Second, although the picture that Churchill sketches is an evocative one of the British people resisting the Nazis to the death, fighting them by land, by sea, by air, and so on, Churchill is not telling a story in any conventional sense. Rather, he is painting a set of romantic scenes in the future, which are not linked together in time and space in any coherent way.
Third, the observation that Churchill's speech isn't a detailed story isn't meant as a criticism of the speech. On the contrary, part of the strength of the speech lies in its very lack of specificity. If Churchill had spelled out in detail how the British people were going to fight, he would have been in considerable difficulty, because it was impossible to say in June 1940 how the war would unfold. If he had given any detail, it would have been quickly disproved.
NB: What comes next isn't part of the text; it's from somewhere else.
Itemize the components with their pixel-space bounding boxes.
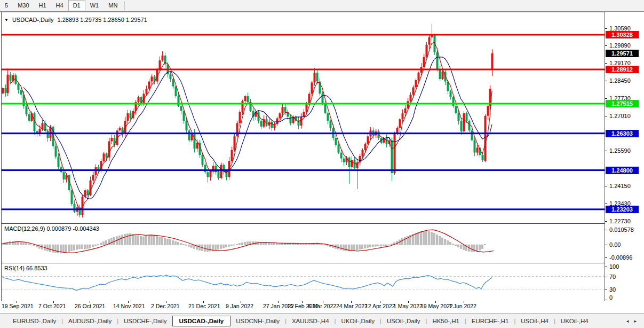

So Churchill took the wiser course and refrained from giving any detail. Instead he painted a set of evocative word pictures of the future.14
Similarly, Martin Luther King Jr.'s “I have a dream” speech, delivered on the steps at the Lincoln Memorial in Washington, D.C., on August 28, 1963, is notable for its lack of specificity and for the evocativeness of its poetic language:
I am not unmindful that some of you have come here out of great trials and tribulations. Some of you have come fresh from narrow cells. Some of you have come from areas where your quest for freedom left you battered by the storms of persecution and staggered by the winds of police brutality. You have been the veterans of creative suffering. Continue to work with the faith that unearned suffering is redemptive.
Go back to Mississippi, go back to Alabama, go back to Georgia, go back to Louisiana, go back to the slums and ghettos of our northern cities, knowing that somehow this situation can and will be changed. Let us not wallow in the valley of despair. I say to you today, my friends, that in spite of the difficulties and frustrations of the moment, I still have a dream. It is a dream deeply rooted in the American dream.
I have a dream that one day this nation will rise up and live out the true meaning of its creed: “We hold these truths to be self-evident: that all men are created equal.” I have a dream that one day on the red hills of Georgia the sons of former slaves and the sons of former slave-owners will be able to sit down together at a table of b
rotherhood.
I have a dream that one day even the state of Mississippi, a desert state, sweltering with the heat of injustice and oppression, will be transformed into an oasis of freedom and justice.
I have a dream that my four children will one day live in a nation where they will not be judged by the color of their skin but by the content of their character. I have a dream today.
I have a dream that one day the state of Alabama, whose governor's lips are presently dripping with the words of interposition and nullification, will be transformed into a situation where little black boys and black girls will be able to join hands with little white boys and white girls and walk together as sisters and brothers.